→ YOUR GOAL
Please transcribe the data below in full, word for word, without the images.

■ ■ ■ ■ ■

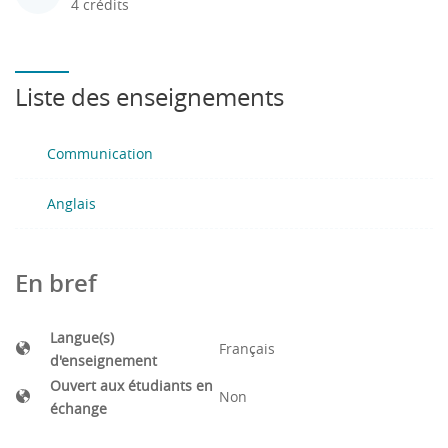
4 crédits
Liste des enseignements
Communication
Anglais
En bref
Langue(s)
Français
d'enseignement
Ouvert aux étudiants en
Non
échange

■ ■ ■ ■ ■

→ EXERCISE RESPONSE
4 crédits
Liste des enseignements
Communication
Anglais
En bref
Langue(s)
Français
d'enseignement
Ouvert aux étudiants en
Non
échange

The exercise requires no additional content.